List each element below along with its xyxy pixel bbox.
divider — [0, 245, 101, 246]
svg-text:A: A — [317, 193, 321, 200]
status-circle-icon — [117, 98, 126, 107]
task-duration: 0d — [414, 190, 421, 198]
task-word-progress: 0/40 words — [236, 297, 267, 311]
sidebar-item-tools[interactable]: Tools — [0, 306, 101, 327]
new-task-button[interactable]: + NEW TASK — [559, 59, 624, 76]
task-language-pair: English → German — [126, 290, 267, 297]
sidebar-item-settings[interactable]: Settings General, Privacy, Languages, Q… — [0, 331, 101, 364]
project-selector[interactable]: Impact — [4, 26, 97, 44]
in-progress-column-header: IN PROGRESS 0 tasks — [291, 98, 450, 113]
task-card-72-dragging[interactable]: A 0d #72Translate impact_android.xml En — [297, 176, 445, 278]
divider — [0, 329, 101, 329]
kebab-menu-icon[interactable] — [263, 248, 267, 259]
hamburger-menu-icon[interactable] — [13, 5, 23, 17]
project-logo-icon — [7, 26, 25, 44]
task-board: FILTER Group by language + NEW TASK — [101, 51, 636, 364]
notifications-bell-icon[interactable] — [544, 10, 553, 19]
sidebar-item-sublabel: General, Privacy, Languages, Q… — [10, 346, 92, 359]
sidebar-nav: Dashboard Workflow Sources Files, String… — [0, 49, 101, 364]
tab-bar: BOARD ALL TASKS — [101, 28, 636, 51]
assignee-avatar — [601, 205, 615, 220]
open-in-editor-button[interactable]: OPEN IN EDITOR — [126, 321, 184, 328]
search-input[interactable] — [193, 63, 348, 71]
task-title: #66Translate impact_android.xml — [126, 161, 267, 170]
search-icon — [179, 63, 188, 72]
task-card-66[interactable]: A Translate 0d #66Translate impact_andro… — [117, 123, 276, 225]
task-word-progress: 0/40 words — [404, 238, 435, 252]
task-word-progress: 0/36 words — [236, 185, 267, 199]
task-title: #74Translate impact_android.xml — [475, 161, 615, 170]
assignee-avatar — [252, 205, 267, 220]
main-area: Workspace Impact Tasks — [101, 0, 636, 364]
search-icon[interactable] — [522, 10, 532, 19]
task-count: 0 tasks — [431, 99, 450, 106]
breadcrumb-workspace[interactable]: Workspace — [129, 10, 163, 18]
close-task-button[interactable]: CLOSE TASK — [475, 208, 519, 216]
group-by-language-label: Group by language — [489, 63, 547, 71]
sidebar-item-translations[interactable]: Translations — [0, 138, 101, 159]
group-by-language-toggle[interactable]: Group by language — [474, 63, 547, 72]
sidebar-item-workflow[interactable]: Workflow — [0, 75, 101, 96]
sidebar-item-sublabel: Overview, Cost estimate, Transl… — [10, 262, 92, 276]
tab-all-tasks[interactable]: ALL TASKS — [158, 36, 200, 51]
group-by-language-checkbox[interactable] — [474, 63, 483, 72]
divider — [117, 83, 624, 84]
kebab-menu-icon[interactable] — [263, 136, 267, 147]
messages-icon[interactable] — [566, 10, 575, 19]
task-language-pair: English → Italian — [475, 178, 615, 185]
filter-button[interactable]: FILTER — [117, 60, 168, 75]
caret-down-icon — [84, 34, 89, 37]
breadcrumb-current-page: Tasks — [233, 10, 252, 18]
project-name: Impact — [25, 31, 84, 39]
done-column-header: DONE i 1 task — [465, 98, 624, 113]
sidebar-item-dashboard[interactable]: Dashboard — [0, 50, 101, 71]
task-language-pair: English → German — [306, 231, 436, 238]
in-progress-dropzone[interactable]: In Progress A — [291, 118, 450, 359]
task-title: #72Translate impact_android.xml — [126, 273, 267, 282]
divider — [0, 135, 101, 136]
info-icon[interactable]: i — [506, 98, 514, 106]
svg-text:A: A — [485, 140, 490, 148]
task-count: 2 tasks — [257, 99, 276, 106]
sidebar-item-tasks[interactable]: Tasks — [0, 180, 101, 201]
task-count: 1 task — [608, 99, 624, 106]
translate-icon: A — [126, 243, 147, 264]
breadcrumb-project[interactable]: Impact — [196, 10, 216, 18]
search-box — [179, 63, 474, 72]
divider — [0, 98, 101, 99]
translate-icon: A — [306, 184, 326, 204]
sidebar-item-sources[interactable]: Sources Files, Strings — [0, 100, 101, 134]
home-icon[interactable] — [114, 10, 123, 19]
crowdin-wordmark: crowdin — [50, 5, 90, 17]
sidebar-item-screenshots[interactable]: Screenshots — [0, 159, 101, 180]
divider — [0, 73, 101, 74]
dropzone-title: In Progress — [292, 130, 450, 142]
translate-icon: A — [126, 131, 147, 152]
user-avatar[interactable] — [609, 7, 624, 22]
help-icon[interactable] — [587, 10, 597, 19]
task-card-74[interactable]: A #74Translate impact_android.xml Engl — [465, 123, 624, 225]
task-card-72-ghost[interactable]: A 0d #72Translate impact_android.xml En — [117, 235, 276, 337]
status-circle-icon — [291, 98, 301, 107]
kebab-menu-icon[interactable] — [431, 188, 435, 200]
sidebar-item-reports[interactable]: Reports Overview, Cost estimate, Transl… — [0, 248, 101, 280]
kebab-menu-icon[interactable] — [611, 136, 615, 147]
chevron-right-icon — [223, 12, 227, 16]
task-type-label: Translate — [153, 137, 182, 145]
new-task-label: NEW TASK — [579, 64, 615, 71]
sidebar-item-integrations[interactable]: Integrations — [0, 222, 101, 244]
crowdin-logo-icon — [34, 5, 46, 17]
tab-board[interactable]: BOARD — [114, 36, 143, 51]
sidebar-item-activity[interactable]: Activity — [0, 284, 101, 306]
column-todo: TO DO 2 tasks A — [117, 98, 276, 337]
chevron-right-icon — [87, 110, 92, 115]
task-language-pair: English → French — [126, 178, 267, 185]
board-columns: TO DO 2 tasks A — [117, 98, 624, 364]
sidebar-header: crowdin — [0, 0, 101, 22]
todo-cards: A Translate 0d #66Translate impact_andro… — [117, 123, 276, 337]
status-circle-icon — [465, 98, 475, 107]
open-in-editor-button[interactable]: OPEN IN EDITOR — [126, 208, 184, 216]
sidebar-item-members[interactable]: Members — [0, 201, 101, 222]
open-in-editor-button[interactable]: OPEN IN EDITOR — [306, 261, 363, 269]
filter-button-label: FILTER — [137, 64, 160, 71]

> _Your instructions_
Show each line from the listing above that includes the word "Privacy".

> _Written answer_
sidebar-item-settings[interactable]: Settings General, Privacy, Languages, Q… — [0, 331, 101, 364]
sidebar-item-sublabel: General, Privacy, Languages, Q… — [10, 346, 92, 359]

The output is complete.